[Exercise materials Boundary: Start]
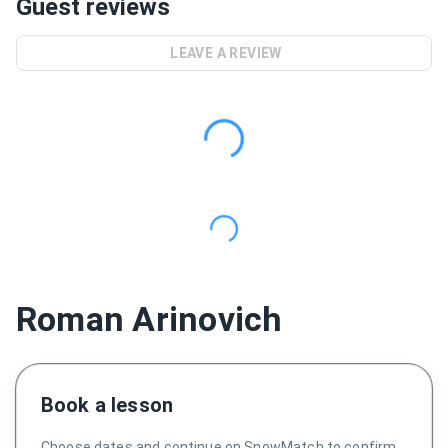
Guest reviews
LEAVE A REVIEW
Roman Arinovich
Book a lesson
Choose dates and continue on SnowMatch to confirm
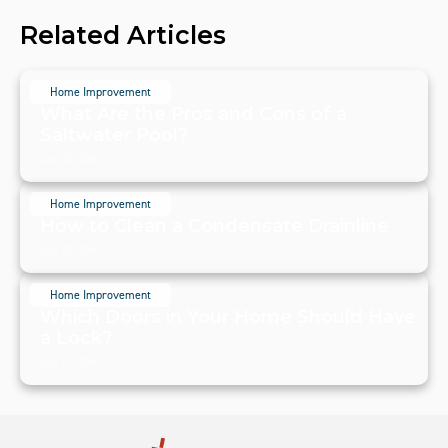
Related Articles
Home Improvement
What Are the Pros and Cons of a
Saltwater Pool?
July 20, 2024
Home Improvement
How to Clean a Condensate Drainline
July 20, 2024
Home Improvement
Which Doors in Your Home Should Have
a Lock?
July 19, 2024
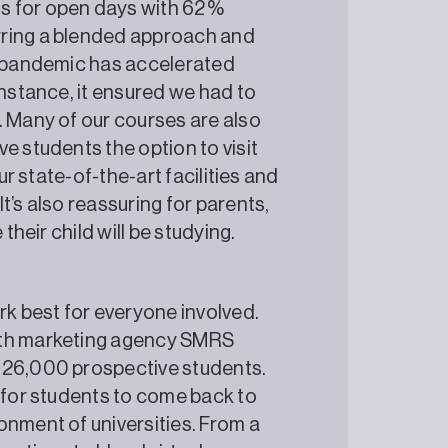
s for open days with 62%
rring a blended approach and
he pandemic has accelerated
instance, it ensured we had to
. Many of our courses are also
e students the option to visit
ur state-of-the-art facilities and
t’s also reassuring for parents,
ere their child will be studying.
rk best for everyone involved.
ith marketing agency SMRS
 26,000 prospective students.
t for students to come back to
onment of universities. From a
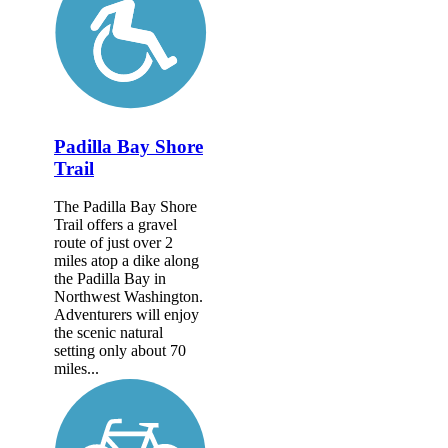
Padilla Bay Shore
Trail
The Padilla Bay Shore
Trail offers a gravel
route of just over 2
miles atop a dike along
the Padilla Bay in
Northwest Washington.
Adventurers will enjoy
the scenic natural
setting only about 70
miles...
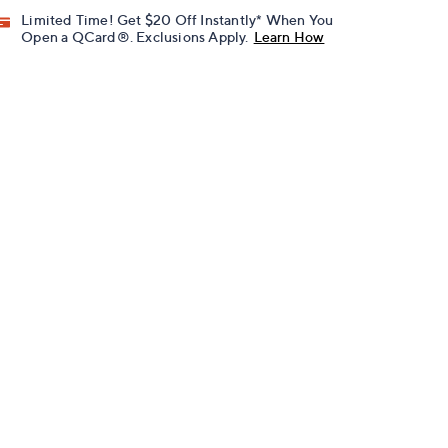
Limited Time! Get $20 Off Instantly* When You
Open a QCard®. Exclusions Apply.
Learn How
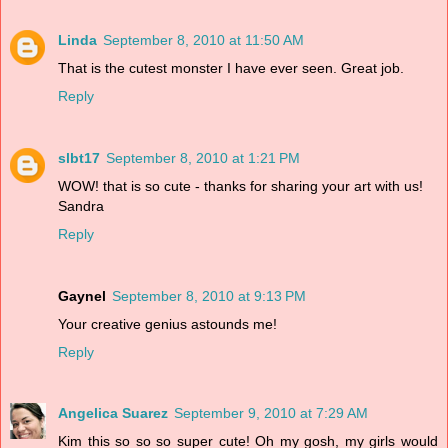
Linda
September 8, 2010 at 11:50 AM
That is the cutest monster I have ever seen. Great job.
Reply
slbt17
September 8, 2010 at 1:21 PM
WOW! that is so cute - thanks for sharing your art with us!
Sandra
Reply
Gaynel
September 8, 2010 at 9:13 PM
Your creative genius astounds me!
Reply
Angelica Suarez
September 9, 2010 at 7:29 AM
Kim this so so so super cute! Oh my gosh, my girls would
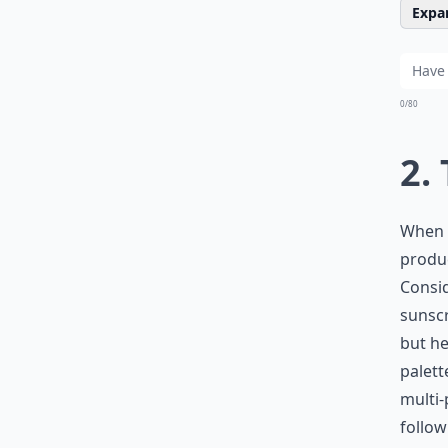
Expan
0/80
2.
When s
produc
Consid
sunscr
but he
palett
multi
follow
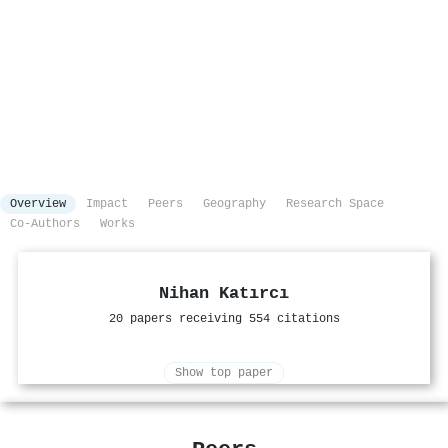
Overview
Impact
Peers
Geography
Research Space
Co-Authors
Works
Nihan Katırcı
20 papers receiving 554 citations
Show top paper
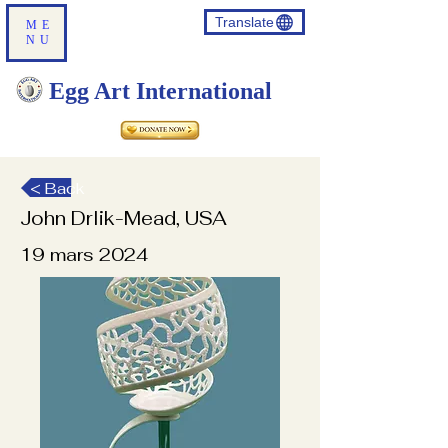
Translate
ME
NU
Egg Art International
< Back
John Drlik-Mead, USA
19 mars 2024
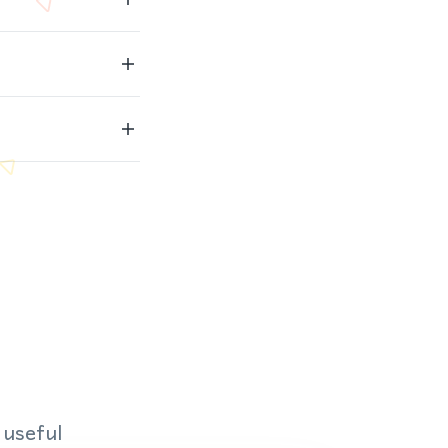
 useful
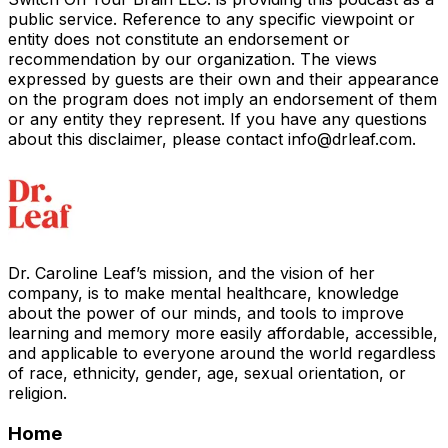
public service. Reference to any specific viewpoint or
entity does not constitute an endorsement or
recommendation by our organization. The views
expressed by guests are their own and their appearance
on the program does not imply an endorsement of them
or any entity they represent. If you have any questions
about this disclaimer, please contact info@drleaf.c
om.
Dr. Caroline Leaf’s mission, and the vision of her
company, is to make mental healthcare, knowledge
about the power of our minds, and tools to improve
learning and memory more easily affordable, accessible,
and applicable to everyone around the world regardless
of race, ethnicity, gender, age, sexual orientation, or
religion.
Home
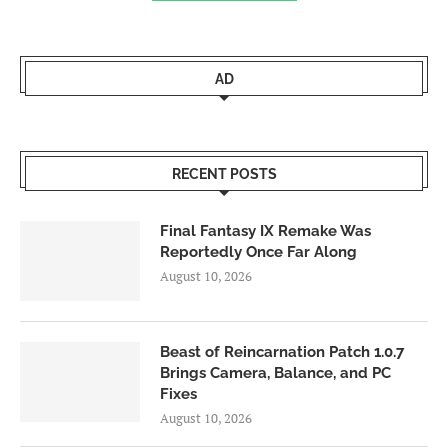
AD
RECENT POSTS
Final Fantasy IX Remake Was
Reportedly Once Far Along
August 10, 2026
Beast of Reincarnation Patch 1.0.7
Brings Camera, Balance, and PC
Fixes
August 10, 2026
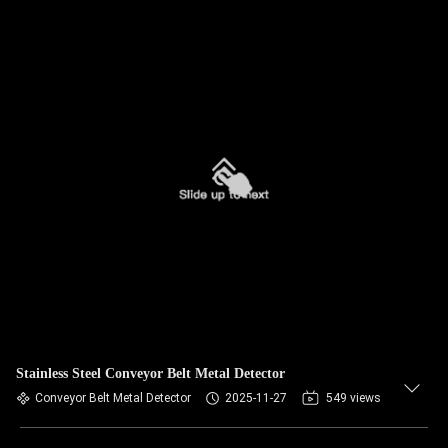
Stainless Steel Conveyor Belt Metal Detector
Conveyor Belt Metal Detector
2025-11-27
549 views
[Exercise materials Boundary: End]
= Description of the task =
With the pictures omitted, copy the entries above exactly from the line containing "Angelica Suarez" through the line containing "entity does not constitute an endorsement or", both lines included.

= Exercise solution =
Angelica Suarez
September 9, 2010 at 7:29 AM
Kim this so so so super cute! Oh my gosh, my girls would
Expan
0/80
2.
When s
produc
Consid
sunscr
but he
palett
multi
follow
Overview
Impact
Peers
Geography
Research Space
Co-Authors
Works
Nihan Katırcı
20 papers receiving 554 citations
Show top paper
Translate
ME
NU
Egg Art International
< Back
John Drlik-Mead, USA
19 mars 2024
 useful
public service. Reference to any specific viewpoint or
entity does not constitute an endorsement or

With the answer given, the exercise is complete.